=== Begin Enclosure ===

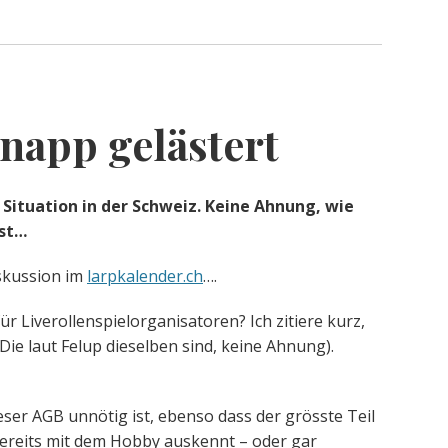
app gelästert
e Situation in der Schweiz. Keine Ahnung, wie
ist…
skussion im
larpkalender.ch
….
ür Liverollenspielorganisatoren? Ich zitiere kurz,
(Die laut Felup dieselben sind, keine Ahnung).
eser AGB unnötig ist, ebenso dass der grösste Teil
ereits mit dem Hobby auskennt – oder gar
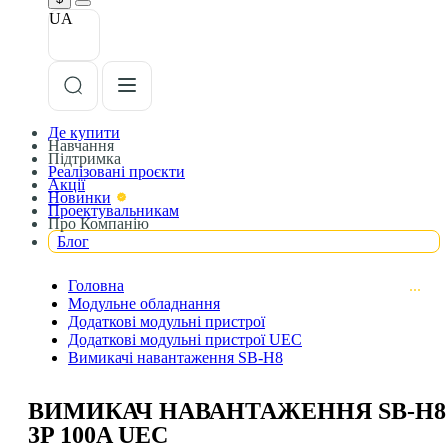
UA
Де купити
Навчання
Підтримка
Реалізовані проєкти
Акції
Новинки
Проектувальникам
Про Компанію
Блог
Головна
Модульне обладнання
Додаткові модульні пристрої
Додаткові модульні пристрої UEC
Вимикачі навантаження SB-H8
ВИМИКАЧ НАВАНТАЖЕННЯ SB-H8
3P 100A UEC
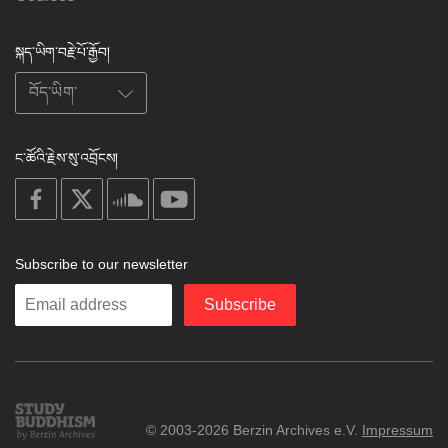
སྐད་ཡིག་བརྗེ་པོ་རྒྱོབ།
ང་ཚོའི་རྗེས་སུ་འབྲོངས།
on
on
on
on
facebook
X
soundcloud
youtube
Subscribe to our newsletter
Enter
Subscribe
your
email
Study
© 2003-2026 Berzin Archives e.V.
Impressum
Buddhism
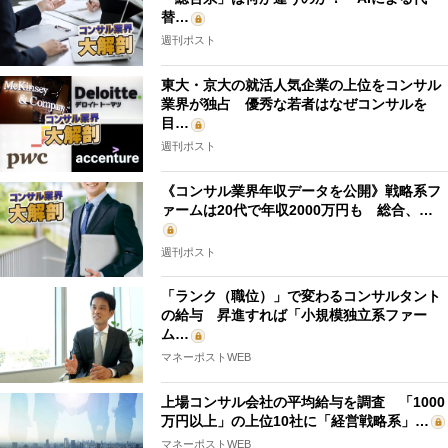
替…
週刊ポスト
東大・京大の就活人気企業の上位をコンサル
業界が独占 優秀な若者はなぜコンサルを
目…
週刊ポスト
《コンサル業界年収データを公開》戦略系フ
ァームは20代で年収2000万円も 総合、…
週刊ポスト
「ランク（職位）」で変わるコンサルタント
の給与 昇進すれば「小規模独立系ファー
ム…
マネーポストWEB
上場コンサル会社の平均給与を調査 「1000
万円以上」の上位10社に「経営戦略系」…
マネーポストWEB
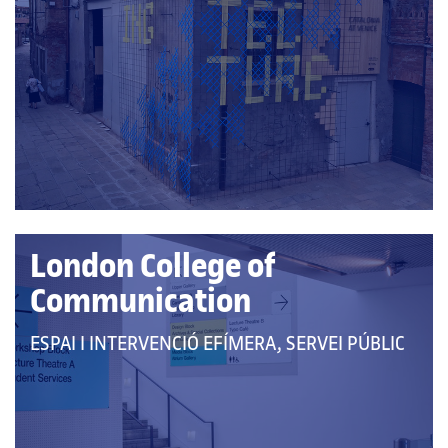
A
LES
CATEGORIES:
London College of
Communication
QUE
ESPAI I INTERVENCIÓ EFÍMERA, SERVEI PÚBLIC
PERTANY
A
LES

=== End Enclosure ===

Work to complete
Print all records verbatim, excluding pictures.

Written solution
app gelästert
e Situation in der Schweiz. Keine Ahnung, wie
ist…
skussion im
larpkalender.ch
….
ür Liverollenspielorganisatoren? Ich zitiere kurz,
(Die laut Felup dieselben sind, keine Ahnung).
eser AGB unnötig ist, ebenso dass der grösste Teil
ereits mit dem Hobby auskennt – oder gar
UA
Де купити
Навчання
Підтримка
Реалізовані проєкти
Акції
Новинки
Проектувальникам
Про Компанію
Блог
Головна
Модульне обладнання
Додаткові модульні пристрої
Додаткові модульні пристрої UEC
Вимикачі навантаження SB-H8
ВИМИКАЧ НАВАНТАЖЕННЯ SB-H8
3P 100A UEC
སྐད་ཡིག་བརྗེ་པོ་རྒྱོབ།
ང་ཚོའི་རྗེས་སུ་འབྲོངས།
on
on
on
on
facebook
X
soundcloud
youtube
Subscribe to our newsletter
Enter
Subscribe
your
email
Study
© 2003-2026 Berzin Archives e.V.
Impressum
Buddhism
替…
週刊ポスト
東大・京大の就活人気企業の上位をコンサル
業界が独占 優秀な若者はなぜコンサルを
目…
週刊ポスト
《コンサル業界年収データを公開》戦略系フ
ァームは20代で年収2000万円も 総合、…
週刊ポスト
「ランク（職位）」で変わるコンサルタント
の給与 昇進すれば「小規模独立系ファー
ム…
マネーポストWEB
上場コンサル会社の平均給与を調査 「1000
万円以上」の上位10社に「経営戦略系」…
マネーポストWEB
A
LES
CATEGORIES:
London College of
Communication
QUE
ESPAI I INTERVENCIÓ EFÍMERA, SERVEI PÚBLIC
PERTANY
A
LES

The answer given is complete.